Apple's rapid growth in China may have just hit a speed bump: The Wall Street Journal reported Sunday that state-run China Central Television has branded the iPhone a "national security concern," criticizing the way Cupertino's smartphone collects and stores "frequent location" data, which researchers claim could be used to "gain knowledge of China's economic situation or 'even state secrets.'" Apple quickly rebuffed such claims by touting how location data is encrypted and stored locally on the device, but the report comes at a crucial time as iPhone sales in China are rising — currently six percent compared to rival Samsung's 17.8 percent share.

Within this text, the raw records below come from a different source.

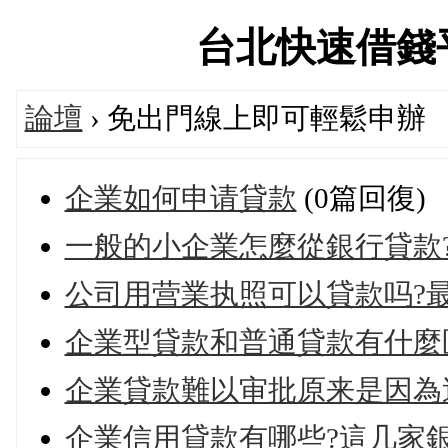
台北快速借錢平台論
論壇
› 免出門線上即可輕鬆申辦
企業如何申请貸款
(0篇回復)
一般的小企業怎麼從銀行貸款
公司用营業执照可以貸款吗?
企業型貸款和普通貸款有什麼
企業貸款難以审批原来是因為
企業信用貸款有哪些?這几家銀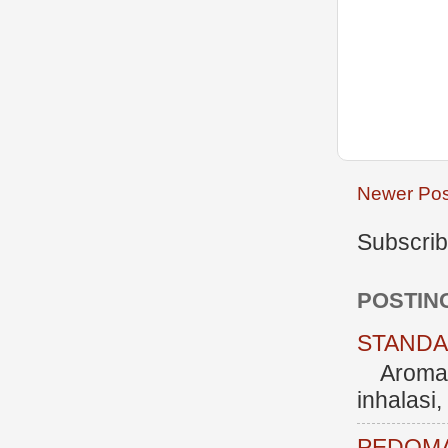
Newer Pos
Subscrib
POSTIN
STANDAR
Aromate
inhalasi
PEDOMA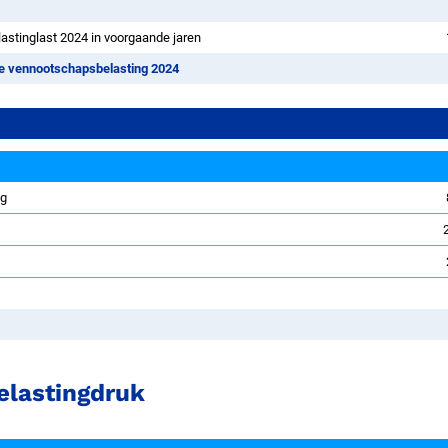
stinglast 2024 in voorgaande jaren
te vennootschapsbelasting 2024
ng
g
elastingdruk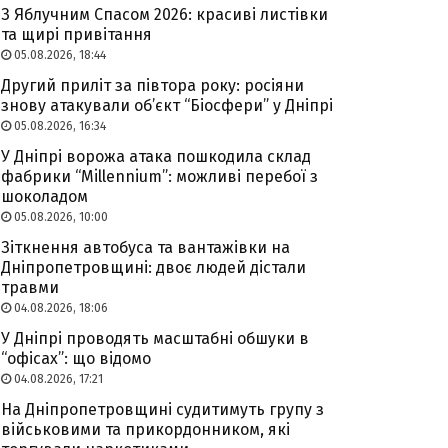
З Яблучним Спасом 2026: красиві листівки
та щирі привітання
05.08.2026, 18:44
Другий приліт за півтора року: росіяни
знову атакували об’єкт “Біосфери” у Дніпрі
05.08.2026, 16:34
У Дніпрі ворожа атака пошкодила склад
фабрики “Millennium”: можливі перебої з
шоколадом
05.08.2026, 10:00
Зіткнення автобуса та вантажівки на
Дніпропетровщині: двоє людей дістали
травми
04.08.2026, 18:06
У Дніпрі проводять масштабні обшуки в
“офісах”: що відомо
04.08.2026, 17:21
На Дніпропетровщині судитимуть групу з
військовими та прикордонником, які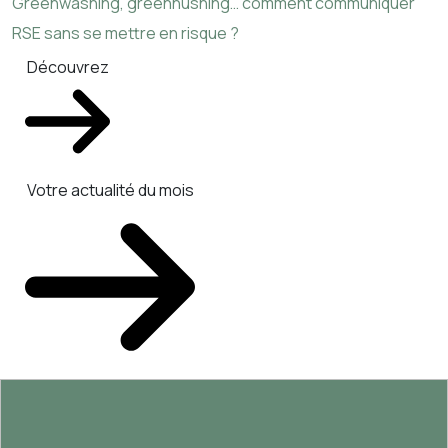
Greenwashing, greenhushing… comment communiquer
RSE sans se mettre en risque ?
Découvrez
Votre actualité du mois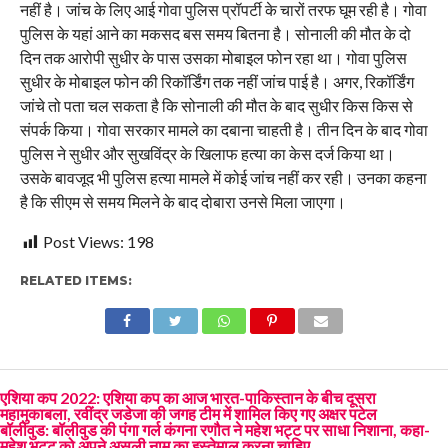
नहीं है। जांच के लिए आई गोवा पुलिस प्रॉपर्टी के चारों तरफ घूम रही है। गोवा
पुलिस के यहां आने का मकसद बस समय बितना है। सोनाली की मौत के दो
दिन तक आरोपी सुधीर के पास उसका मोबाइल फोन रहा था। गोवा पुलिस
सुधीर के मोबाइल फोन की रिकॉर्डिंग तक नहीं जांच पाई है। अगर, रिकॉर्डिंग
जांचे तो पता चल सकता है कि सोनाली की मौत के बाद सुधीर किस किस से
संपर्क किया। गोवा सरकार मामले का दबाना चाहती है। तीन दिन के बाद गोवा
पुलिस ने सुधीर और सुखविंद्र के खिलाफ हत्या का केस दर्ज किया था।
उसके बावजूद भी पुलिस हत्या मामले में कोई जांच नहीं कर रही। उनका कहना
है कि सीएम से समय मिलने के बाद दोबारा उनसे मिला जाएगा।
Post Views:
198
RELATED ITEMS:
एशिया कप 2022: एशिया कप का आज भारत-पाकिस्तान के बीच दूसरा
महामुकाबला, रवींद्र जडेजा की जगह टीम में शामिल किए गए अक्षर पटेल
बॉलीवुड: बॉलीवुड की पंगा गर्ल कंगना रणौत ने महेश भट्ट पर साधा निशाना, कहा-
महेश भट्ट को अपने असली नाम का इस्तेमाल करना चाहिए….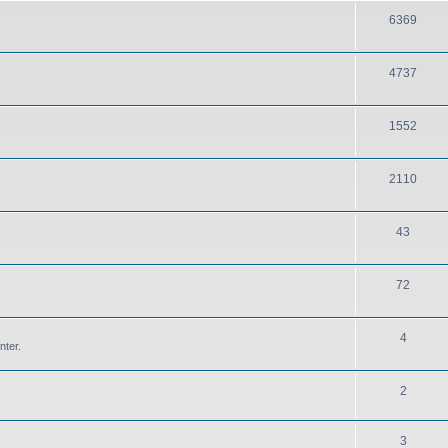
6369
4737
1552
2110
43
72
4
nter.
2
3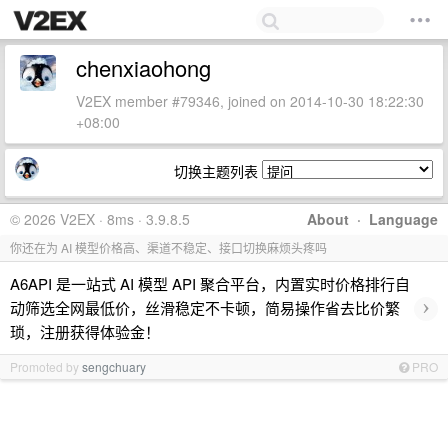
chenxiaohong
V2EX member #79346, joined on 2014-10-30 18:22:30
+08:00
切换主题列表
© 2026 V2EX · 8ms · 3.9.8.5
About
·
Language
你还在为 AI 模型价格高、渠道不稳定、接口切换麻烦头疼吗
A6API 是一站式 AI 模型 API 聚合平台，内置实时价格排行自
›
动筛选全网最低价，丝滑稳定不卡顿，简易操作省去比价繁
琐，注册获得体验金！
Promoted by
sengchuary
PRO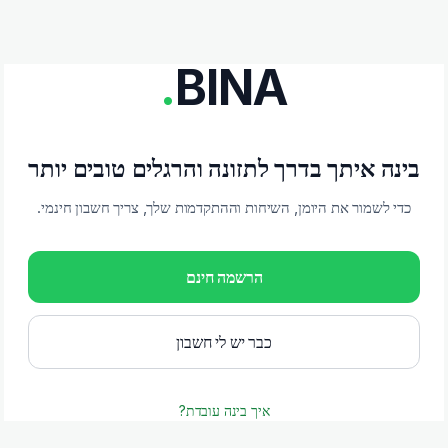
.
BINA
בינה איתך בדרך לתזונה והרגלים טובים יותר
כדי לשמור את היומן, השיחות וההתקדמות שלך, צריך חשבון חינמי.
הרשמה חינם
כבר יש לי חשבון
איך בינה עובדת?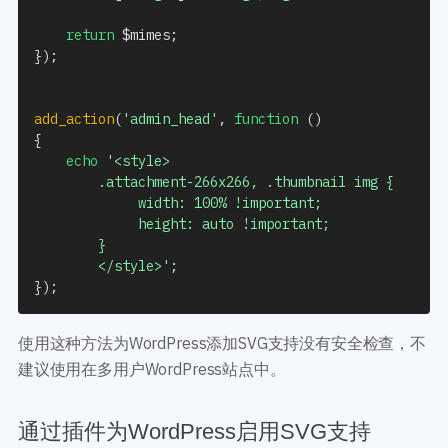
return
$mimes
;
}
)
;
add_action
(
'admin_head'
,
function
(
)
{
echo
'<style>

        .attachment-266x266, .thumbnail img {

             width: 100% !important;

             height: auto !important;

        }

        </style>'
;
}
)
;
使用这种方法为WordPress添加SVG支持没有安全检查，不
建议使用在多用户WordPress站点中。
通过插件为WordPress启用SVG支持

Nothing is worse that needing to share a large file with a client or co-worker and having to wait for the upload to finish before it can be downloaded at the receiving end. That's why Dropbox announced Friday a new initiative called "streaming sync," offering "improved multi-client sync time for large files" the cloud storage provider claims will be 1.25x to 2x faster than the current method. Streaming sync works with any file 16MB or larger and requires the latest version of the Dropbox desktop client, while the new feature will be rolling out gradually over the next couple of weeks to users.
Getting paid by vendors in a timely fashion can make or break many small businesses, which is why President Obama's administration recently launched a new initiative called "SupplierPay" to help small contractors get invoices paid within 15 days. AppleInsider reported Friday that Apple and a number of other U.S. corporations including Coca-Cola and IBM have now joined the ranks of SupplierPay, allowing smaller suppliers to have a healthier cash flow and increase their chances to prosper. "For the small business suppliers, benefiting from SupplierPay means having more capital to invest in new opportunities, new equipment, and new hiring," The White House said in a press release last week.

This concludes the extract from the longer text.